After leaving the test separator in module 3, oil, gas, and water produced during the perforation and testing process go directly to the main separation train located in modules 3 and 4. A three-stage main separator is located in module 3, along with the test separator. The main separator located in module 3 separates the oil, gas, and water produced during perforation and testing of a well and during normal production from that well. The equipment located in module 4 on the Brae B platform would: (1) Recycle the gas which still contains liquid back to the main separator in module 3 for removal and measurement of additional liquids, and (2) export the stabilized oil for sale.

During perforation and testing operations, the water produced was separated from the oil and gas, treated to regulatory specifications, then dumped back into the ocean. The oil produced was exported for sale. Before oil was exported from the Brae B platform, it was stabilized in the main separation train; i.e., separated from the water and gas. The gas produced is subjected to additional processing prior to being reinjected into the Brae B reservoir.

The NGL equipment located in module 5 removes the butane and propane from the natural gas produced on the Brae B platform.

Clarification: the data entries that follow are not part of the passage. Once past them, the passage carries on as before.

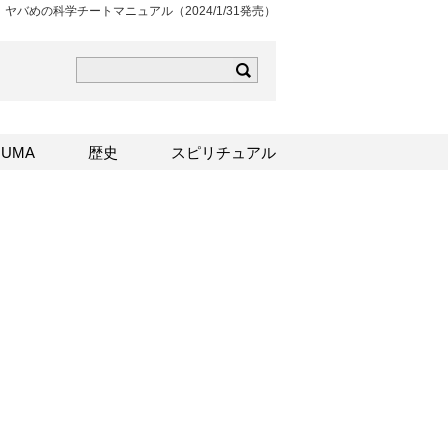
ヤバめの科学チートマニュアル（2024/1/31発売）
ら
mはこちら
Sはこちら
UMA
歴史
スピリチュアル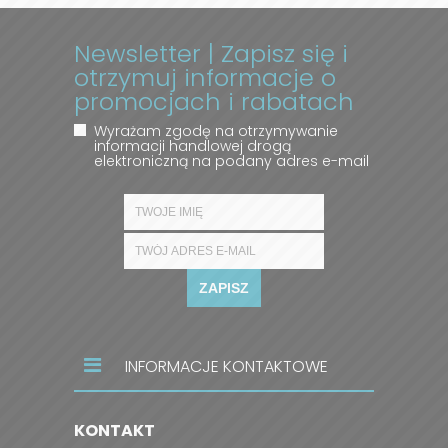
Newsletter | Zapisz się i
otrzymuj informacje o
promocjach i rabatach
Wyrażam zgodę na otrzymywanie
informacji handlowej drogą
elektroniczną na podany adres e-mail
ZAPISZ
INFORMACJE KONTAKTOWE
KONTAKT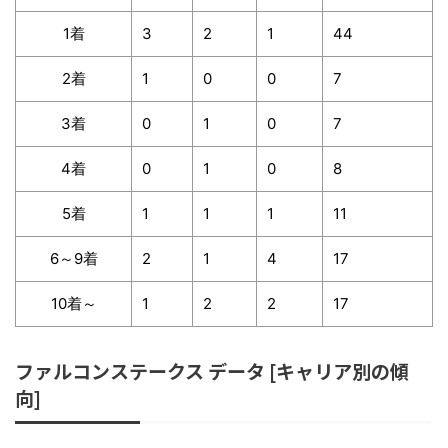
1着
3
2
1
44
2着
1
0
0
7
3着
0
1
0
7
4着
0
1
0
8
5着
1
1
1
11
6～9着
2
1
4
17
10着～
1
2
2
17
ファルコンステークス データ [キャリア別の傾
向]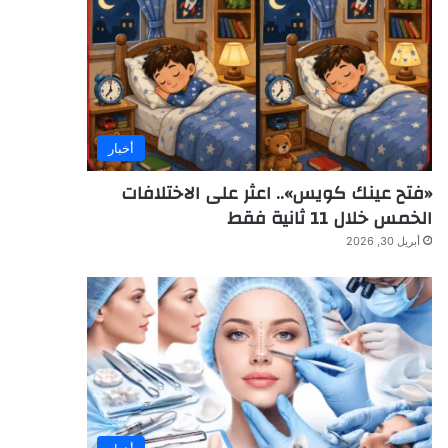
أخبار
«فتح عينك كويس».. اعثر على الاختلافات
الخمس خلال 11 ثانية فقط
أبريل 30, 2026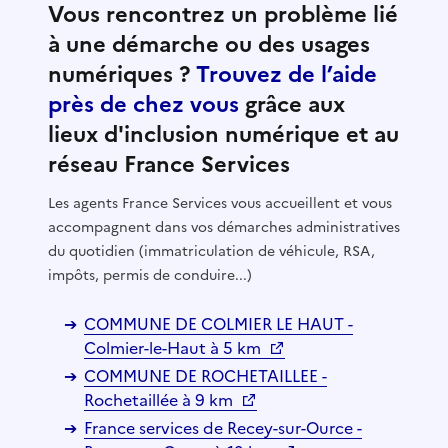
Vous rencontrez un problème lié
à une démarche ou des usages
numériques ?
Trouvez de l’aide
près de chez vous
grâce aux
lieux d'inclusion numérique et au
réseau France Services
Les agents France Services vous accueillent et vous
accompagnent dans vos démarches administratives
du quotidien (immatriculation de véhicule, RSA,
impôts, permis de conduire...)
COMMUNE DE COLMIER LE HAUT -
Colmier-le-Haut à 5 km
COMMUNE DE ROCHETAILLEE -
Rochetaillée à 9 km
France services de Recey-sur-Ource -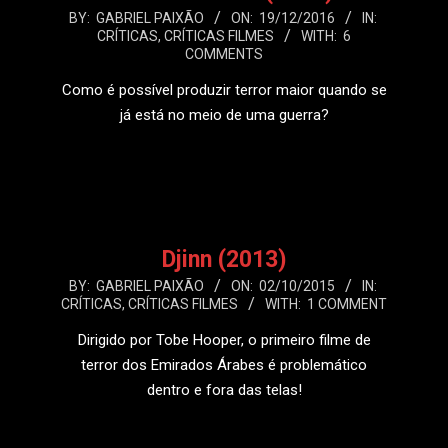
2016-
BY:
GABRIEL PAIXÃO
ON:
19/12/2016
IN:
CRÍTICAS
,
CRÍTICAS FILMES
WITH:
6
12-
COMMENTS
19
Como é possível produzir terror maior quando se
já está no meio de uma guerra?
LEIA MAIS
Djinn (2013)
2015-
BY:
GABRIEL PAIXÃO
ON:
02/10/2015
IN:
CRÍTICAS
,
CRÍTICAS FILMES
WITH:
1 COMMENT
10-
02
Dirigido por Tobe Hooper, o primeiro filme de
terror dos Emirados Árabes é problemático
dentro e fora das telas!
LEIA MAIS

The butane and propane removed are combined with the oil production and exported off the platform via the oil export compressor in module 4. In addition to removing the butane and propane, the NGL equipment also removes excess water from the natural gas prior to the gas being sent to the injection compressors located in modules 6 and 16. Removal of the water prevents the formation of hydrates, which are essentially like snowflakes, consisting of water and a little methane gas, in the gas-injection equipment located in modules 6 and 16. Unless such excess water was removed, hydrates could form and freeze up the gas injection equipment. If the injection equipment located in modules 6 and 16 became nonoperational, all perforation and testing and production activities aboard the Brae B platform would have to be halted.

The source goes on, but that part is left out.